Inventory of Risk Management / Risk Assessment Methods

ENISA has generated an inventory of Risk Management / Risk Assessment methods. A total 13 methods have been considered. Each method in the inventory has been described through a template. The template used consists of 21 attributes that describe characteristics of a method.

The methods considered have been selected by the ENISA ad hoc Working Group on technical and policy aspects of Risk Assessment and Risk Management [ENISA-WG]. The inventory of methods is not exhaustive. Due to the composition of the ENISA Working Group (experts from eight EU member states) as well as the time available, only a limited number of methods were addressed. Therefore, these pages do not contain a complete list of methods and standards dealing with IT risks.

Specific methods were deliberately excluded from the survey:

  • High-level reference documents: documents like the ISO Guide 73 are not taken into consideration.
  • Non-RA/RM methods: methods that are not classified as RA or RM oriented, according to the definitions used.
  • Unknown methods: some methods could not be investigated, because relevant documentation was not available to the members of the working group at the time of the inventory development. In the mean time, this shortcoming might be overcome by newer method submissions.
  • General management oriented (i.e. corporate governance) methods: for example Cobit, Basel II have been excluded due to this reason.
  • Product or system security oriented methods: for example Common Criteria is excluded for this reason.

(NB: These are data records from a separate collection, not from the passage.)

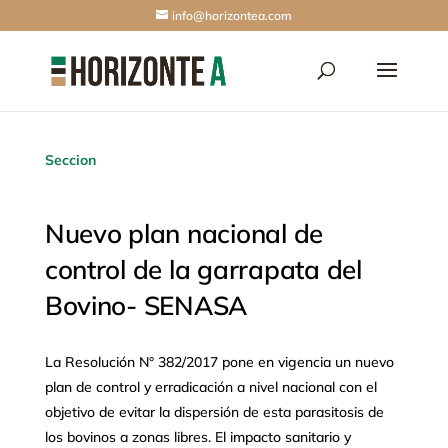
info@horizontea.com
Seccion
Nuevo plan nacional de
control de la garrapata del
Bovino- SENASA
La Resolución N° 382/2017 pone en vigencia un nuevo
plan de control y erradicación a nivel nacional con el
objetivo de evitar la dispersión de esta parasitosis de
los bovinos a zonas libres. El impacto sanitario y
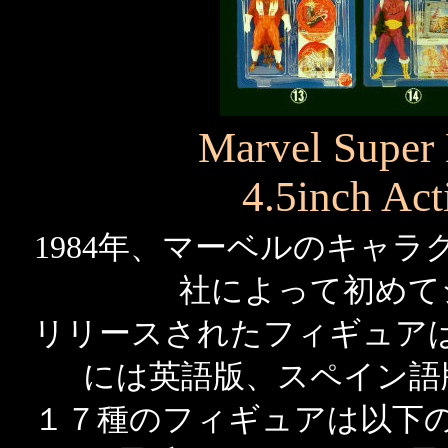
Marvel Super 
4.5inch Act
1984年、マーベルのキャ
社によって初めて
リリースされたフィギュア
には英語版、スペイン語
１７種のフィギュアは以下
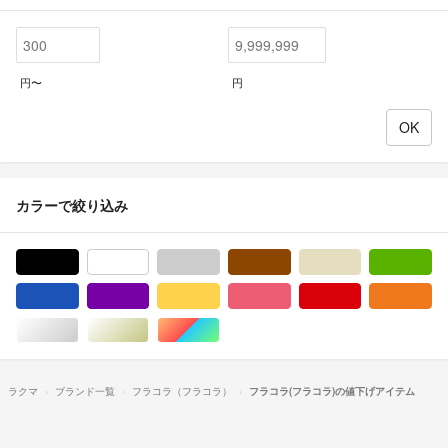
円〜
円
カラーで絞り込み
ブラック/黒色系
ホワイト/白色系
グレー/灰色系
ブラウン/茶色系
ベージュ系
グ
ブルー・ネイビー/青色系
パープル/紫色系
イエロー/黄色系
ピンク/桃色系
レッド/赤色系
オ
シルバー/銀色系
ゴールド/金色系
マルチカラー
ラクマ
ブランド一覧
フラコラ（フラコラ）
フラコラ(フラコラ)の値下げアイテム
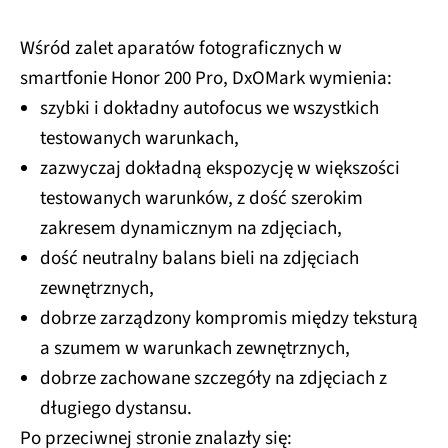
Wśród zalet aparatów fotograficznych w
smartfonie Honor 200 Pro, DxOMark wymienia:
szybki i dokładny autofocus we wszystkich
testowanych warunkach,
zazwyczaj dokładną ekspozycję w większości
testowanych warunków, z dość szerokim
zakresem dynamicznym na zdjęciach,
dość neutralny balans bieli na zdjęciach
zewnętrznych,
dobrze zarządzony kompromis między teksturą
a szumem w warunkach zewnętrznych,
dobrze zachowane szczegóły na zdjęciach z
długiego dystansu.
Po przeciwnej stronie znalazły się:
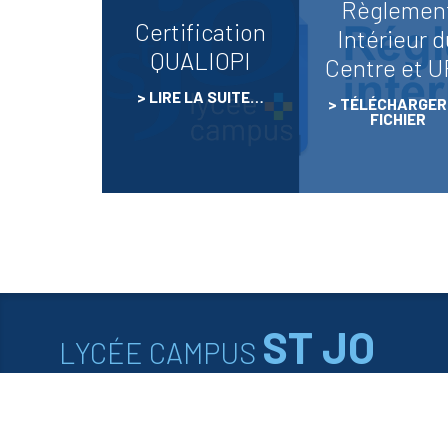
Règlemen
Certification
Intérieur 
QUALIOPI
Centre et U
LIRE LA SUITE…
TÉLÉCHARGER
FICHIER
ST JO
LYCÉE CAMPUS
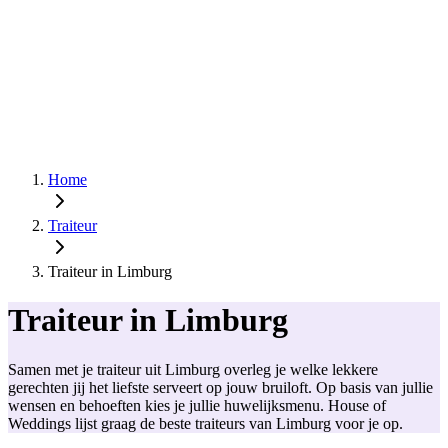
Home
Traiteur
Traiteur in Limburg
Traiteur in Limburg
Samen met je traiteur uit Limburg overleg je welke lekkere
gerechten jij het liefste serveert op jouw bruiloft. Op basis van jullie
wensen en behoeften kies je jullie huwelijksmenu. House of
Weddings lijst graag de beste traiteurs van Limburg voor je op.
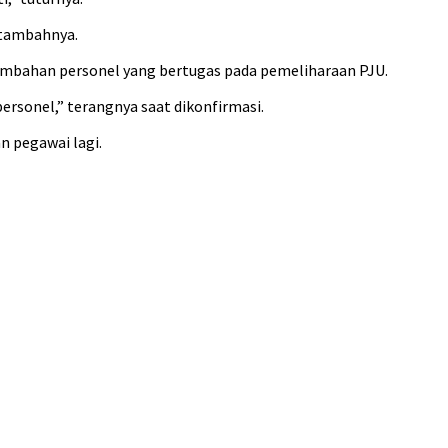
 tambahnya.
mbahan personel yang bertugas pada pemeliharaan PJU.
sonel,” terangnya saat dikonfirmasi.
n pegawai lagi.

However, as the inventory is an open list, additional methods will be included in the future. For this purpose, ENISA is currently developing a process for submission of additional methods through standardization bodies/vendors, etc., as well as a process to update existing inventory entries.

The information included in the inventory of methods has been assessed by the experts of the ENISA Working Group in 2005 and reflects the status of the assessed methods at that time. In cases of newer releases it might be the case that some of the method properties described in the templates do not correspond to the current version. Through recurring assessments this information will be permanently updated.